Идеальное государство Тынянова (продолжение)

    Сторонясь блоковских крайностей, современники и потомки, отмечает Эткинд, не захотели вчитаться в странную прозу, созданную поэтом весной 1918-го, когда ему вновь распахнулись «неизвестные дали»; не стал исключением, по мнению исследователя, и Тынянов, с определенностью заявивший в мемориальном эссе: «"Литературные" выступления Блока в подлинном смысле слова никем не зачитываются в облик Блока. Едва ли кто-нибудь, думая о нем сейчас, вспомнит его статьи»5. Декларативные высказывания существуют, однако, и для того, чтобы отвести подозрения от главного, которое к моменту суждения-алиби может еще не родиться на свет («Вазир-Мухтар» был написан позднее), но которому наперед, как жене Цезаря, подобает быть чистым от компрометирующих текстуальных зависимостей (симптоматично, что статьи — первое, о чем вспомнил Тынянов, заведя разговор о Блоке). Тынянов, безусловно, в «Катилину» вчитался, и «Смерть Вазир-Мухтара» можно интерпретировать в том числе как безнадежную постреволюционную реплику на пылкую мифологию Аттисов с их бравурной и очень однообразной соматической недостачей. Связь бунта и оскопления для автора романа несомненна, но он ее переворачивает: революцию делают не усеченные, а полные люди, она следствие избытка, а не ущерба, результат играющей сексуальной динамики. Половая удаль и революционная страсть по сути тождественны, у них общий азарт и охотничий корень, о чем прямо сказано в концептуальном прологе к роману: «"Что такое тайное общество? Мы ходили в Париже к девчонкам, здесь пойдем на Медведя" — так говорил декабрист Лунин... Бунт и женщины были сладострастием стихов и даже слов обыденного разговора. Отсюда же шла и смерть, от бунта и женщин». Именно веселая телесная полнота делает порхающего заговорщика революционером, она же дарует ему прыгающую походку и специфическую легкость, которая не терпит пустот, не смиряется с ними, не желает с ними ужиться. «Он был легок», сказано про того же Лунина: не будучи легкомыслен, он дразнил потом Николая из Сибири письмами и проектами, написанными издевательски ясным почерком. Альянс революционной творческой легкости (мятежная походка фланера, ритмический норов стиха) и молодого сексуального штурма противостоят стелющемуся пакту оскопления и тяжести-смерти; такова основная оппозиция текста, дублирующая установленную в нем оппозицию двух эпох, которые встали напротив друг друга, как дуэлянты и эмиссары враждебного секса.

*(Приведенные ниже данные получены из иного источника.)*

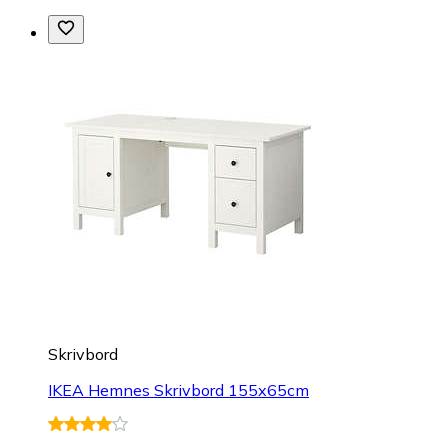
Skrivbord
IKEA Hemnes Skrivbord 155x65cm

    Время кастрации наступает после, оскопление — прерогатива общества, в котором не удалась революция, это месть монархического отца безрассудным его сыновьям, непристойная операция над их телами: превращение, метаморфоза. Бунтовавших от своей полноты настигает телесный ущерб, а также изъян ума, упадок интеллектуальной энергии, вследствие чего они не способны понять смысл новых слов, скользящих по периферии сознания. Но коль скоро революция, затевавшаяся мятежниками от избытка половых сил, все равно неминуемо приводит к устройству, где доминирует оскопление, то очевидно, что кастрация является судьбою революционера, его фатумом, и уже не столь важно, когда именно она совершается — до или после, и оргийная ли то радость танцующих Аттисов, которые скопят себя сами, чтобы затем мистически преобразить мир, или это гротескный удел превращаемых, проигравших, на которых наброшен пыльный мешок истории.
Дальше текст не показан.